Condition Stable Diffusion images with ControlNet

September 21 2023

Background

This is another aspect of the Stable Diffusion AI art library, covered previously. With ControlNet, users can ‘condition’ the generation of an image with a spatial context such as a segmentation map or a scribble. That is, you can weight the model to produce images that are constrained to the form of another. We can turn a cartoon drawing into a realistic photo for example, or place another face in a portrait. We can still provide a prompt to guide the image generation process, just like normal. You can do this yourself using the Diffusers library. It exposes the StableDiffusionControlNetPipeline similar to other pipelines. Much of the code here is taken from this colab notebook.

Install

pip install -q diffusers==0.14.0 transformers xformers git+https://github.com/huggingface/accelerate.git
pip install -q opencv-contrib-python
pip install -q controlnet_aux

Code

First we create the pipe object. The controlnet argument which lets us provide a particular trained ControlNetModel instance while keeping the pre-trained diffusion model weights the same.

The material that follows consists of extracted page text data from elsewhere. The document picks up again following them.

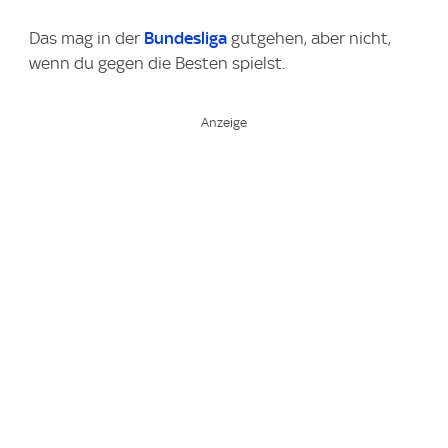
Das mag in der
Bundesliga
gutgehen, aber nicht,
wenn du gegen die Besten spielst.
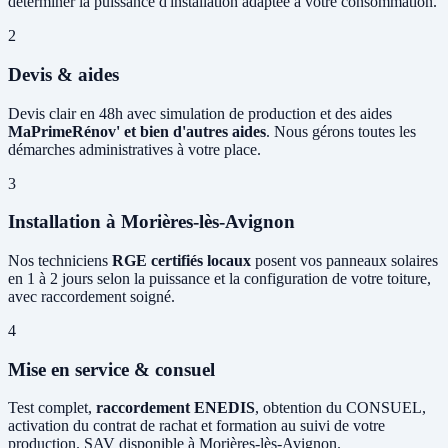
déterminer la puissance d'installation adaptée à votre consommation.
2
Devis & aides
Devis clair en 48h avec simulation de production et des aides
MaPrimeRénov' et bien d'autres aides
. Nous gérons toutes les
démarches administratives à votre place.
3
Installation à Morières-lès-Avignon
Nos techniciens
RGE certifiés locaux
posent vos panneaux solaires
en 1 à 2 jours selon la puissance et la configuration de votre toiture,
avec raccordement soigné.
4
Mise en service & consuel
Test complet,
raccordement ENEDIS
, obtention du CONSUEL,
activation du contrat de rachat et formation au suivi de votre
production. SAV disponible à Morières-lès-Avignon.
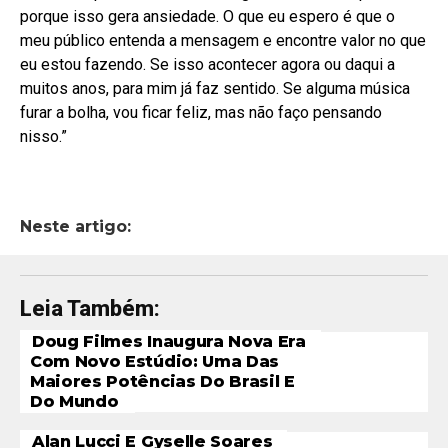
porque isso gera ansiedade. O que eu espero é que o
meu público entenda a mensagem e encontre valor no que
eu estou fazendo. Se isso acontecer agora ou daqui a
muitos anos, para mim já faz sentido. Se alguma música
furar a bolha, vou ficar feliz, mas não faço pensando
nisso.”
Neste artigo:
Leia Também:
Doug Filmes Inaugura Nova Era
Com Novo Estúdio: Uma Das
Maiores Potências Do Brasil E
Do Mundo
Alan Lucci E Gyselle Soares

from diffusers import StableDiffusionControlNetPipeline, ControlNetModel
import torch

controlnet = ControlNetModel.from_pretrained("lllyasviel/sd-controlnet-canny", torch_dtype=torch.float16, safety_checker=None)
pipe = StableDiffusionControlNetPipeline.from_pretrained(
    "runwayml/stable-diffusion-v1-5", controlnet=controlnet, torch_dtype=torch.float16
)
from diffusers import UniPCMultistepScheduler

pipe.scheduler = UniPCMultistepScheduler.from_config(pipe.scheduler.config)
pipe.enable_model_cpu_offload()
pipe.enable_xformers_memory_efficient_attention()
pipe.safety_checker = lambda images, clip_input: (images, False)

This code then makes the conditioning image. We put the image through the canny pre-processor, which is like edge detection. The the controlnet_prompt function takes the canny_img and provides it to the pipeline.

from diffusers.utils import load_image

def conditioning(image):
    import cv2
    from PIL import Image

    image = np.array(image)

    low_threshold = 100
    high_threshold = 200

    image = cv2.Canny(image, low_threshold, high_threshold)
    image = image[:, :, None]
    image = np.concatenate([image, image, image], axis=2)
    canny_image = Image.fromarray(image)
    return canny_image

def controlnet_prompt(prompt, canny_img, n=1, style=None, path='.'):
    if style != None:
        prompt += ' by %s'%style
    
    for c in range(n):
        random_seed = np.random.randint(1000)
        generator = torch.Generator(device="cpu").manual_seed(random_seed)
        output = pipe(
            prompt,
            canny_img,
            negative_prompt="disfigured, monochrome, lowres, bad anatomy, worst quality, low quality" * len(prompt),
            generator=generator,
            num_inference_steps=20,
        )
        image = output.images[0]
        if not os.path.exists(path):
            os.makedirs(path)        
        i=1
        imgfile = os.path.join(path,prompt[:90]+'_%s.png' %i)
        while os.path.exists(imgfile):
            i+=1
            imgfile = os.path.join(path,prompt[:90]+'_%s.png' %i)
        image.save(imgfile,'png')           
    return image

Mona Lisa smile

Let’s try use this to make the Mona Lisa smile. This can be done by using the original painting as the condition, with the face removed (May not be necesary). Then we use the prompt “mona lisa smiling, style of leonardo da vinci”. The results are compared to the original below. Not totally convincing but it shows the concept.

Superman actors

Here is the same idea with some actors as superman, using a picture of Superman with face erased.

This is just a tiny example. There are many other specific uses detailed elsewhere, such as in this much more complete guide. It details how to use ControlNet in AUTOMATIC1111, a popular and full-featured Stable Diffusion GUI.